# Typos and errors in the dictionary



## Expion

I was curious to know where we could report typos and other errors in the dictionary section of this website.  There is no forum dedicated to that, so this seems like the most likely place.  I've used this dictionary for something like three years, and I've recently become active on the forums as well, but I do periodically find typos and other minor errors.  I read somewhere that errors cannot be fixed and should be blamed on the dictionary from which this online version was created (in this case Espasa).  That doesn't cover the supplement, I suppose.  Also, couldn't we fix it here under some sort of legal clause protecting those kinds of minor fixes?

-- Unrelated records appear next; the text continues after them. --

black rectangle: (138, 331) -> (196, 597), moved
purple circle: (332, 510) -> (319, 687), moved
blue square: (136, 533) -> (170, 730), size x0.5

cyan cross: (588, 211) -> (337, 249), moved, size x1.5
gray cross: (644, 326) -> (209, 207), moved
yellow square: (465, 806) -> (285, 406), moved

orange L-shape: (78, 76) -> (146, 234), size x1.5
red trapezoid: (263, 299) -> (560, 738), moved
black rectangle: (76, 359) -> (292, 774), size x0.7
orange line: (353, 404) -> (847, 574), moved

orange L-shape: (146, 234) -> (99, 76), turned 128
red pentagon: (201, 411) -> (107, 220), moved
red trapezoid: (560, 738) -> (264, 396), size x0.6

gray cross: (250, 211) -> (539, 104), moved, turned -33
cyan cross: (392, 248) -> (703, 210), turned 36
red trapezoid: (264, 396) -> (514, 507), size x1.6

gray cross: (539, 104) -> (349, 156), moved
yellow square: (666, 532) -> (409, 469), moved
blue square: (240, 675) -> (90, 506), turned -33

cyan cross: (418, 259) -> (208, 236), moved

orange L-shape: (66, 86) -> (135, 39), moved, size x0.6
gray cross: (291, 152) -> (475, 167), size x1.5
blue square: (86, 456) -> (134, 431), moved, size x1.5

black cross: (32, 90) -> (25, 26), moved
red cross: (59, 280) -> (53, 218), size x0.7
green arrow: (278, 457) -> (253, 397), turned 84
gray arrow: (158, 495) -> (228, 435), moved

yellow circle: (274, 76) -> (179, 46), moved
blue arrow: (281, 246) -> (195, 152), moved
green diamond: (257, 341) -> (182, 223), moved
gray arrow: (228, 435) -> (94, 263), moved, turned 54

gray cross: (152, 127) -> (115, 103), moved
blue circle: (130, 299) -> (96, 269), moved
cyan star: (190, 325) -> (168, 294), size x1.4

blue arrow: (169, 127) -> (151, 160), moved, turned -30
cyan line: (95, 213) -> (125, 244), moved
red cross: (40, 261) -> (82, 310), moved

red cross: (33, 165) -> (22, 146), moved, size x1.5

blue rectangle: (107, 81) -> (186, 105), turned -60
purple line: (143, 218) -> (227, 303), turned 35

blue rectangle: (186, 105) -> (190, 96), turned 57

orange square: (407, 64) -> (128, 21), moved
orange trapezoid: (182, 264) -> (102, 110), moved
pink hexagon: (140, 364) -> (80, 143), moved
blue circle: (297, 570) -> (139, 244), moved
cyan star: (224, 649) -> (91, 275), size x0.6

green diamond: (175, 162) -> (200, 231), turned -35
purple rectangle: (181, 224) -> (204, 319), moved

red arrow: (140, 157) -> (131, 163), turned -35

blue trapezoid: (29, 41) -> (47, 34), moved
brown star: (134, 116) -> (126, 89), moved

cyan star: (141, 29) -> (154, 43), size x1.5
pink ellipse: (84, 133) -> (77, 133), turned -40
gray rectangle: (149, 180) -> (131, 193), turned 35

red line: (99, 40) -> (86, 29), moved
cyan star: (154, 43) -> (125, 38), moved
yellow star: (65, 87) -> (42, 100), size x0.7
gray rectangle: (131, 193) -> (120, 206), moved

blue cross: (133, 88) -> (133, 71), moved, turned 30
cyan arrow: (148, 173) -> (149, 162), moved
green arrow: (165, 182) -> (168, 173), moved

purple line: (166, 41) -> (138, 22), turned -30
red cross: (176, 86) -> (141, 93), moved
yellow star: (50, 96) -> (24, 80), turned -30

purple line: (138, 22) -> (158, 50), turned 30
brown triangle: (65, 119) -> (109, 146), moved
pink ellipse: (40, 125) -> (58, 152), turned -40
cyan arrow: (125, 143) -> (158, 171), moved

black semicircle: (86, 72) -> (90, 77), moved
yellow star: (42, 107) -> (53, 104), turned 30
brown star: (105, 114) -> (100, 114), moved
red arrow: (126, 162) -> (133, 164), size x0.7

My problem at the moment is the typo on the En-Es entry for "characteristic."  I think you'll see what I mean.


----------



## fenixpollo

I had to look at that entry a couple of times before I noticed that "feature" was misspelled.


----------



## Eugin

Me too!!!! Thanks for pointing that out, pollito!!!


----------



## cuchuflete

Thanks for the good eye.  On each dictionary page, under "Links", there is a link labeled "suggestions".  The default is
dictionary corrections.  Thus, from any page in which you spot an error, you can send a message to WR, pointing out the need for a correction.

The primary SP<=>EN dictionary is licensed, and we cannot change the content.  As you have suggested, we can and do correct problems in the Supplements, as well as in the FR and IT dictionaries.

Thanks again,
Cuchuflete


----------



## mkellogg

Yes, what cuchuflete says is right, though I'll probably change it to make it more obvious in the next few days.

I don't usually respond to the dictionary corrections, but they will be read and acted on!

A side note: I can't do much with the entries from the Espasa dictionary other than tell Espasa about them.

Thanks,
Mike


----------



## Expion

Yes, the word "feature" was the typo I was referring to.  I had looked at the feedback form, and thought I might bring it up here first.  I'll use it in the future.

Thanks for the info, and for answering.  I always feel honored when admins, etc. take the time to talk to lowly people like me.  

Best of luck!


----------



## rsweet

Since this thread addresses typos and possible errors in the dictionary, I thought I'd add my concern here rather than start a new thread.

I recently looked up "ebullient" in the French-English dictionary, and the secondary meaning in French was listed as "bouillant," which francophones said meant "hot headed," not enthusiastic or exuberant. Here's the thread in the French-English forum (bubbly).
http://forum.wordreference.com/showthread.php?t=212342

I'm glad I used "bouillant" in the forums where I could be corrected and not in a conversation where I would have been misunderstood!

Thanks,
Ronni


----------



## mkellogg

Hi rsweet,

I appreciate the suggestion, but following the directions that cuchuflete and I stated above (follow the link or click "Contact Us" at the bottom of this page) will be more effective.

Thanks.


----------